[Opening Provided entries section]

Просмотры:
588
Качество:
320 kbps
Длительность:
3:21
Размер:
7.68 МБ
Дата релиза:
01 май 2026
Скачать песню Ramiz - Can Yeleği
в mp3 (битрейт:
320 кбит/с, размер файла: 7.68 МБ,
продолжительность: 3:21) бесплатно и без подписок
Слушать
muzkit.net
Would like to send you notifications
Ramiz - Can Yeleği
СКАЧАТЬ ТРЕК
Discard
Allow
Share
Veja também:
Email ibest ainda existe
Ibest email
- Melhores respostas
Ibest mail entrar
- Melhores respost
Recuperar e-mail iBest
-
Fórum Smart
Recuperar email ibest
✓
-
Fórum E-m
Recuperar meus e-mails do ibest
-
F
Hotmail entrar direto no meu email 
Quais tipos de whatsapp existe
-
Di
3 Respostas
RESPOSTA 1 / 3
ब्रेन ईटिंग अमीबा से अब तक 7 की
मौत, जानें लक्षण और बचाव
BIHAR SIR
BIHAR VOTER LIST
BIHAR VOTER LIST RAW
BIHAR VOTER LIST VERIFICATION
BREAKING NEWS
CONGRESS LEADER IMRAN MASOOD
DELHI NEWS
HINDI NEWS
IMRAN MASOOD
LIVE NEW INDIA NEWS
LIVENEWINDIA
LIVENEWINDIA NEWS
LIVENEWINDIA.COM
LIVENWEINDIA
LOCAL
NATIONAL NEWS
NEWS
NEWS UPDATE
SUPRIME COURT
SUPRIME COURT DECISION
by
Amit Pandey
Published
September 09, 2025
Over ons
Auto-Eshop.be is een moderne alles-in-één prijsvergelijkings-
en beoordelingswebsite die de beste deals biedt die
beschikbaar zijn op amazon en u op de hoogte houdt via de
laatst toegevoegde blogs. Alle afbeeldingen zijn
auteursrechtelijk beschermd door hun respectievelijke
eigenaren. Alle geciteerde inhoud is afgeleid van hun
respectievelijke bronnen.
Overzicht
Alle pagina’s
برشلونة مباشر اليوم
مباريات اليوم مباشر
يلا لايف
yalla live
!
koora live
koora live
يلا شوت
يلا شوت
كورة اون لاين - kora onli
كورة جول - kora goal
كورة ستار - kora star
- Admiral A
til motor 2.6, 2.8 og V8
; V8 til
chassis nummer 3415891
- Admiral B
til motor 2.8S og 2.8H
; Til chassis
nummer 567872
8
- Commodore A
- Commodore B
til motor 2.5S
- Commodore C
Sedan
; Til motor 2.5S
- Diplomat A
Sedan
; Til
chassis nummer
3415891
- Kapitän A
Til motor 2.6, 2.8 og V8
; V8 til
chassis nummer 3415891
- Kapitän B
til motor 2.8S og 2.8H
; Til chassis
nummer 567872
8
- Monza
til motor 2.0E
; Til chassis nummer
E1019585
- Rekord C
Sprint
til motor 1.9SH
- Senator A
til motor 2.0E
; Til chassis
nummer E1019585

[Closing Provided entries section]

Would you please show every line of the material above that includes the string "كورة"?

Response to the task →
كورة اون لاين - kora onli
كورة جول - kora goal
كورة ستار - kora star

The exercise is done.